#### What is being asked
Searching the material below, find each line that includes the word "ערוצים", and copy it.

#### The data
☆ ☆ ☆ ☆

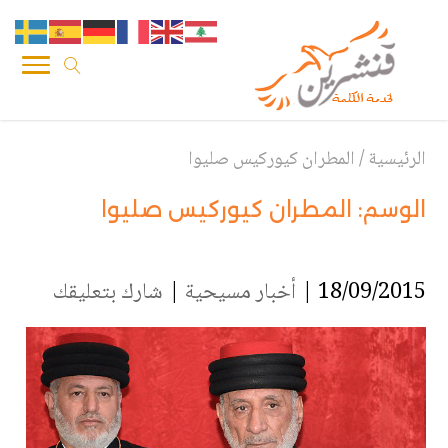
الرئيسية
/
المطران كيوركيس صليوا
الوسم:
المطران كيوركيس صليوا
18/09/2015 |
أخبار مسيحية
|
شارك بتعليقك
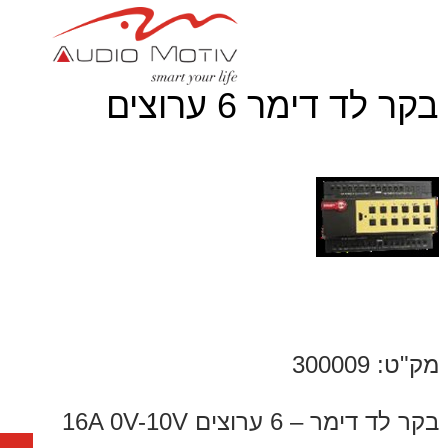
בקר לד דימר 6 ערוצים
מק"ט: 300009
בקר לד דימר – 6 ערוצים 16A 0V-10V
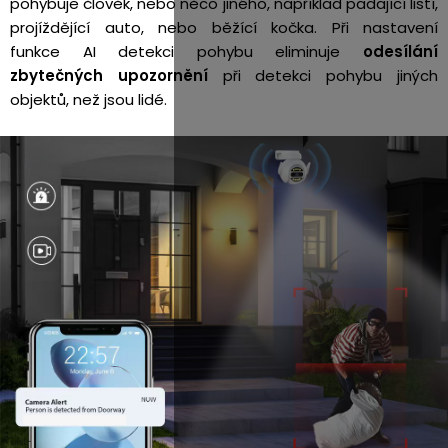
pohybuje člověk, nebo něco jiného, například padající listí,
projíždějící auto, nebo běžící kočka. Při nastavení
funkce AI detekci pohybu eliminuje
odesílání
zbytečných upozornění
při detekci pohybu jiných
objektů, než jsou lidé.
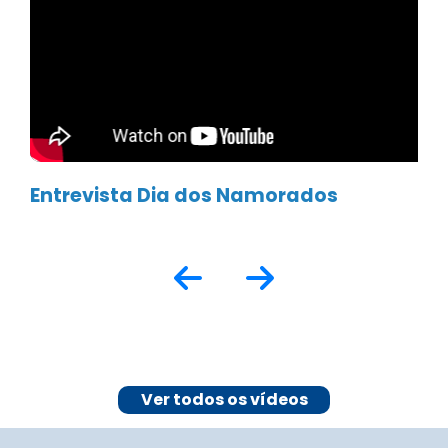
E fique por dentro de todas as
novidades e notícias sobre o comércio
de Juiz de Fora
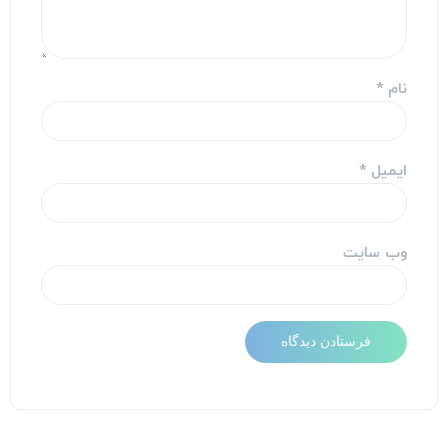
نام
*
ایمیل
*
وب‌ سایت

☆ ☆ ☆ ☆

#### Result of the task
בקר לד דימר 6 ערוצים
בקר לד דימר – 6 ערוצים 16A 0V-10V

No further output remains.